The R₁ of macro-molecular protons (MP) is an important determinant of MT and T₁ contrast in human brain tissues, through its effect on MT between MP and water protons (WP). Since MP have a short T₂ and can not be observed directly, there is substantial uncertainty in the actual value of their R₁ (R_1,MP). This uncertainty hampers quantitative interpretation of MT and T₁ contrast. To address this, we developed a novel approach to extract R_1,MP from joint analysis of MT and inversion recovery (IR) data using a 2-pool model of exchange. The analysis assumed constant values for R_1,MP and R_1,WP across brain tissues, and constrained the saturation level of MP magnetization by inversion and MT pulses.

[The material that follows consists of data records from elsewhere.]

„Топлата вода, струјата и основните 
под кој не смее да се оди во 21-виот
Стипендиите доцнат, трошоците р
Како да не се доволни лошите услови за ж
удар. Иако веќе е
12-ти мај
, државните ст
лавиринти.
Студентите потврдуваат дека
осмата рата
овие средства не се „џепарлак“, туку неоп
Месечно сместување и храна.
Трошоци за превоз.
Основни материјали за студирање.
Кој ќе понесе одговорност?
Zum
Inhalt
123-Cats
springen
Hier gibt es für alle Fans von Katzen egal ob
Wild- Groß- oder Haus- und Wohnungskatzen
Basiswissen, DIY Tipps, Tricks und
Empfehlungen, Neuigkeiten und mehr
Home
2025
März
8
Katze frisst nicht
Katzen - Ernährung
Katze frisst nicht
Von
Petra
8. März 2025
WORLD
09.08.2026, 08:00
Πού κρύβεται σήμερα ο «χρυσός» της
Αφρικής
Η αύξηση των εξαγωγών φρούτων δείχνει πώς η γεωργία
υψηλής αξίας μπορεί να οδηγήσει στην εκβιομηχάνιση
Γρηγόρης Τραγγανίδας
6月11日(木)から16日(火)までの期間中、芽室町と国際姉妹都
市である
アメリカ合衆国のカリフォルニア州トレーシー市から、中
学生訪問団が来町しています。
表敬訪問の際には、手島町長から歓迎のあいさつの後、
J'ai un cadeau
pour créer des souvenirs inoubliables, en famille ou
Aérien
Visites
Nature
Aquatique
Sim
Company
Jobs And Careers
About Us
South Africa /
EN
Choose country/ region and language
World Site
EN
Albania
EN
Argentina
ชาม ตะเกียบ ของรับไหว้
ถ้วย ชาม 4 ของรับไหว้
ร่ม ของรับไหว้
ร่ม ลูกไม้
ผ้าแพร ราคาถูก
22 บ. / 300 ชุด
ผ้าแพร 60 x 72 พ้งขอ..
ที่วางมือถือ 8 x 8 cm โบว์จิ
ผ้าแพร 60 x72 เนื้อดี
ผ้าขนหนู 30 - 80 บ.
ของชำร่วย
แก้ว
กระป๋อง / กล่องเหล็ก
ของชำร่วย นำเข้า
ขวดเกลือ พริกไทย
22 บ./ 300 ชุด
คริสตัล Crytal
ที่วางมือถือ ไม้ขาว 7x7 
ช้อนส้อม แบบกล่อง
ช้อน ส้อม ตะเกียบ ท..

The 2-pool model analysis (1) followed here involved fitting the saturation level S_WP(t) of the WP signal measured at time t after an inversion or MT pulse to the equation:$$S_{WP}(t)=1-M_z(t)/M_z(\infty)= a_1 e^{-\lambda_1t}+a_2e^{-\lambda_2t}\quad[1]$$MT and IR data were fitted jointly, resulting in one set of rates (λ₁,λ₂) common to both experiments, and two sets of amplitudes (a₁,a₂), one for each experiment. The rates depend on the R₁’s and exchange rates k_WM, k_MW between WP and MP and vice-versa according to:$$\lambda_{1,2}=\frac{1}{2}\big(R_{1,WP}+R_{1,MP}+k_{WM}+k_{MW}\pm\sqrt{(R_{1,MP}-R_{1,WP}+k_{MW}-k_{WM})^2+4k_{MW}k_{WM}}\big)\quad [2]$$The amplitudes are related to the initial saturation levels S_WP(0), S_MP(0) according to:$$a_{1,2}=\frac{S_{WP}(0)(R_{1,WP}+k_{WM}-\lambda_{2,1})-S_{MP}(0)k_{WM}}{\lambda_1-\lambda_2}\quad[3]$$Our approach to determine a global R_1,MP and R_1,WP was as follows: based on initial estimates for R_1,MP and R_1,WP, the k_WM, k_MW, and the S_MP(0) values for IR and MT were extracted from Eq.[2-3] for each pixel. The values for S_MP(0) in both experiments then were required to obey a-priori determined constraints: both to be smaller than 1.0, and the IR-saturation to be between 70 and 100% of the MT-saturation, as is indicated in Fig 1. The R_1,MP and R_1,WP were then iteratively adjusted to have most pixels obey these constraints.

IR and MT experiments (n=10) were performed at both 3T and 7T, under an IRB approved protocol. Delay dependent pulsed MT was performed with a composite (2) MT pulse (6ms, 833Hz B₁, 16 sub-pulses) that nearly completely saturated the MP-pool (S_MP(0)~1). IR used an adiabatic inversion (5.1ms, 833Hz B₁). Delays (t) of (10, 72, 138, 258, 600) and (9, 71, 147, 283 and 1200) ms were used for MT and IR respectively. Images were acquired with EPI (1.7mm resolution, acceleration 2, 5 slices of 2mm thickness and 1.5mm spacing), TE 30ms at 3T, 24ms at 7T, TR 3s for MT, 4s for IR, 20 repetitions for MT, 14 for IR, four reference scans without MT or inversion pulse to measure $$$M_z(\infty)$$$.Values of 4.0/s and 2.0/s were found for R_1,MP at 3T and 7T respectively (Fig.1). Corresponding values for R_1,WP were 0.40/s and 0.35/s. Estimated accuracies for these parameters are 10% for R_1,MP and 20% for R_1,WP. The values for R_1,MP are within the reported range of estimates based on the tissue fraction of MP, and modeling IR based on fast exchange (i.e. 5/s at 1.2T (3), 3.7/s at 3T (4), 2-3/s at 3T and 2-2.3/s at 7T (5). Our estimates for R_1,MP will aid in quantitative interpretation of MT and T₁ contrast, and their dependence on RF pulse parameters and field strength.